2 Haziran 2021’de İran donanmasının en büyük savaş gemisi Kharg, Umman Körfezi'nde garip bir biçimde alev aldı ve battı. İranlı yetkililer, Kharg'da çıkan yangın ile ilgili “hiçbir neden sunmadı.” 2020'de ise askeri tatbikatı sırasında, bir füze “yanlışlıkla” Jask limanı yakınlarında bir donanma gemisine çarparak 19 denizciyi öldürdü ve 15 kişiyi yaraladı. Yine 2018'de bir İran donanma destroyeri, esrarengiz biçimde Hazar Denizi'nde battı.
Son iki yılda İran’dan Suriye'ye giden en az 15 İran ticaret gemisi ve petrol tankeri, İsrail tarafından Kızıldeniz ve Akdeniz sularında saldırıya uğradı. Saldırılar Esed’e ve Yemen'deki Husilere silah ve petrol sevkiyatını engellemeyi amaçlıyordu. Gemileri tahrip olan, taşınan değerli yükleri, varılması gereken yerlere gönderemeyen İran, yarım milyar dolardan fazla zarara uğradı.
İran, İsrail'i nükleer tesislerini defalarca sabote etmekle suçladı. İranlı yetkililer, 20 Ağustos 2010'da Tahran'ın 1200 Km güneyindeki Buşehr nükleer santraline ve 2021 yılı Haziran ayı sonlarında, İran başkentinin yaklaşık 40 km kuzeybatısındaki Karaj kentindeki bir bölgeye sabotajcıların saldırmasını engellediklerini duyurdular.
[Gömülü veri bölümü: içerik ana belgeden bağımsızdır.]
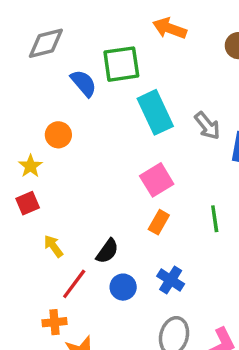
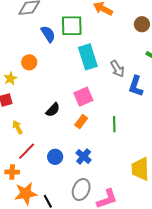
black semicircle: (107, 251) -> (53, 110), moved

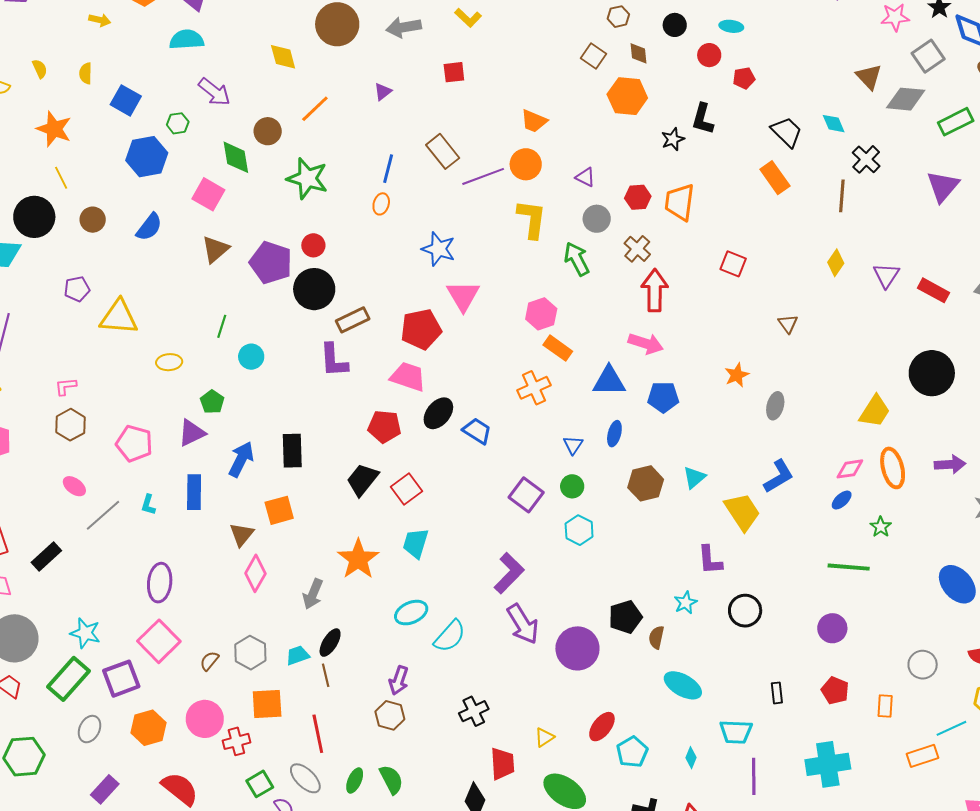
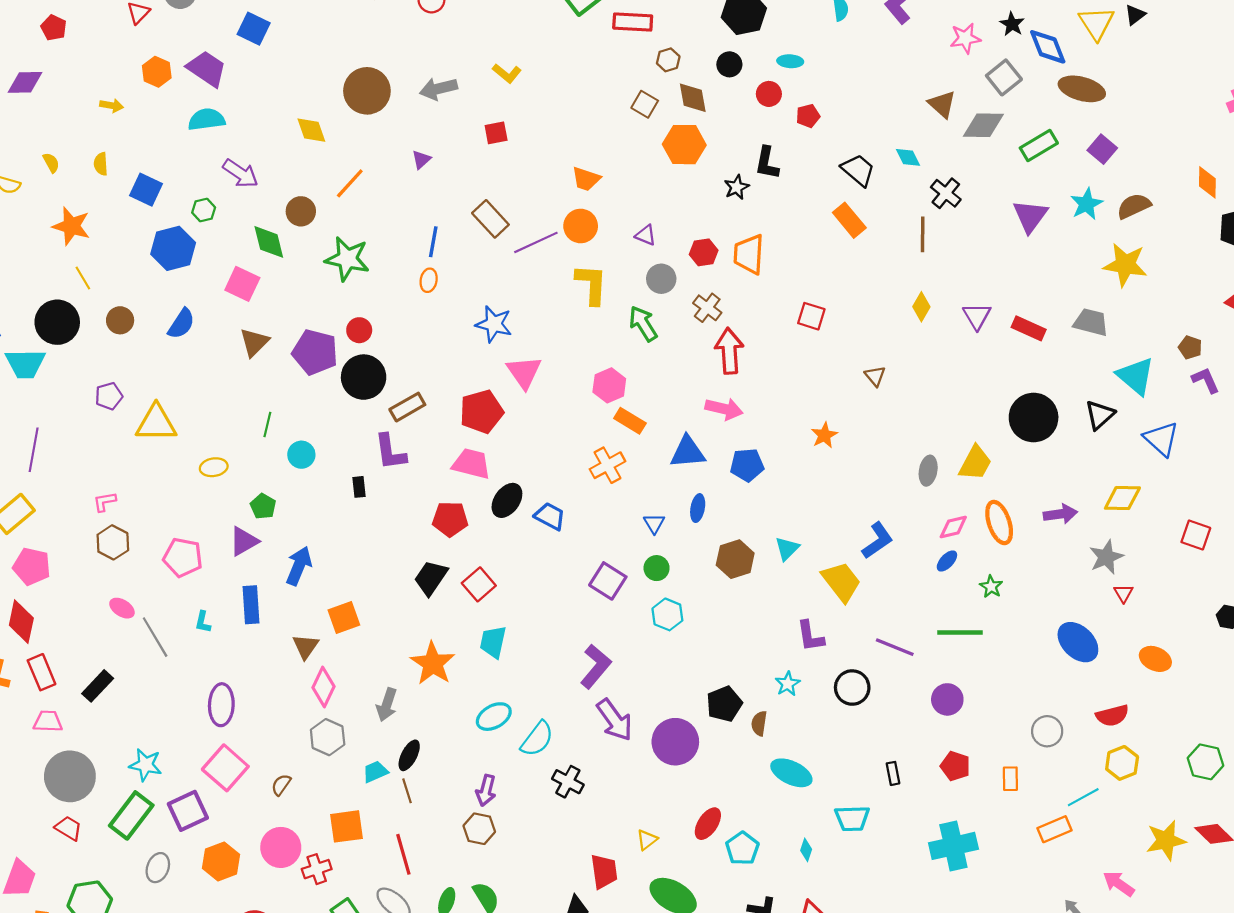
brown diamond: (639, 53) -> (693, 98), size x1.4
gray ellipse: (775, 406) -> (928, 471), moved
black rectangle: (292, 451) -> (359, 487), moved, size x0.6
gray line: (103, 515) -> (155, 637), turned -75
gray hexagon: (250, 653) -> (328, 737), moved
black cross: (474, 711) -> (568, 782), moved, turned -32
purple line: (754, 776) -> (895, 647), moved, turned -63

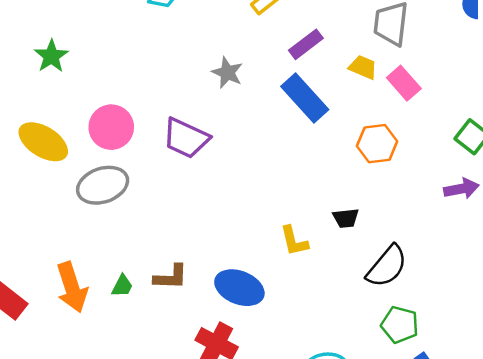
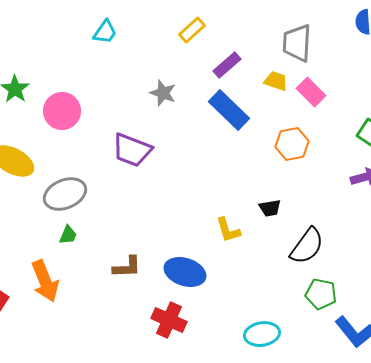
pink circle: (111, 127) -> (62, 111), moved
green trapezoid: (122, 286) -> (68, 235), moved

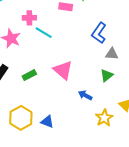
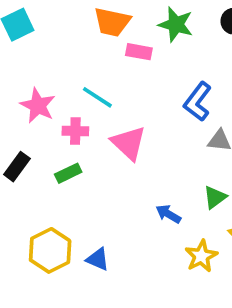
pink cross: (29, 18) -> (75, 131), moved
pink triangle: (63, 70) -> (129, 143), moved
green triangle: (107, 75) -> (215, 197), moved

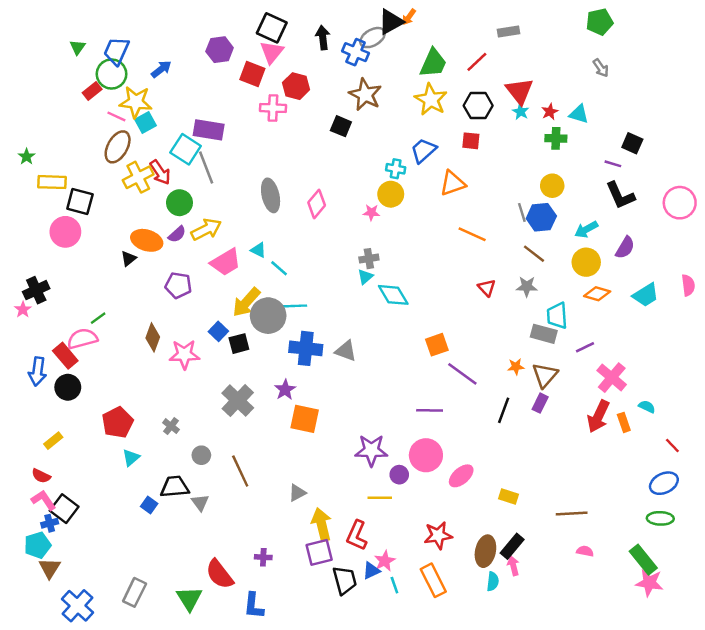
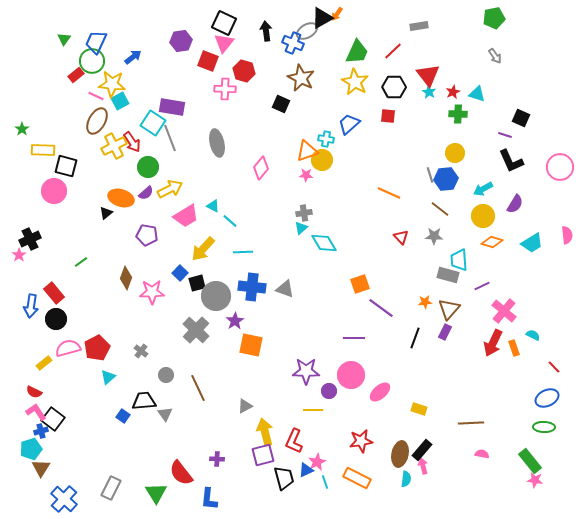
orange triangle: (453, 183) -> (307, 151), moved
gray ellipse: (271, 195) -> (217, 143), moved
gray circle: (268, 316) -> (216, 296), moved
pink semicircle: (82, 339) -> (68, 348), moved
orange rectangle: (433, 580) -> (357, 478), turned -36
pink star: (649, 583) -> (535, 480), size x0.7

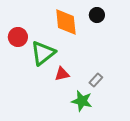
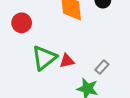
green triangle: (43, 53) -> (44, 58), moved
Ayrıca İsrail, Haziran ayında Suriye’deki Al-Dabaa Havaalanı’nda bulunan İranlı milislere ve öncesinde Halep'in Safira bölgesinde faaliyet gösteren İran destekli milislere ait silah depolarına yapılan saldırıları üstlendi.
İran’ın önceki cumhurbaşkanı olan Ruhani, ‘Koşullu Barış' stratejisini benimsemişti. “Üzerime gelmezsen ben de nükleer çalışmalarımı sınırlandırırım…” Fakat 2018 yılında Trump, İran ile nükleer müzakereleri rafa kaldırarak “İran’a maksimum baskı” politikasını uygulamaya başladı. Hatırlayalım, İranlı çok önemli isimlere bu dönemde suikastlar düzenlenmişti. İran da pozisyon değiştirerek “Kararlı Cevap” siyaseti kapsamında hareket etmeye başladı. Irak’taki ABD üslerine füzeler yağdırdı. Husilere Drone vererek Suudi Arabistan’daki petrol tesislerine saldırttı.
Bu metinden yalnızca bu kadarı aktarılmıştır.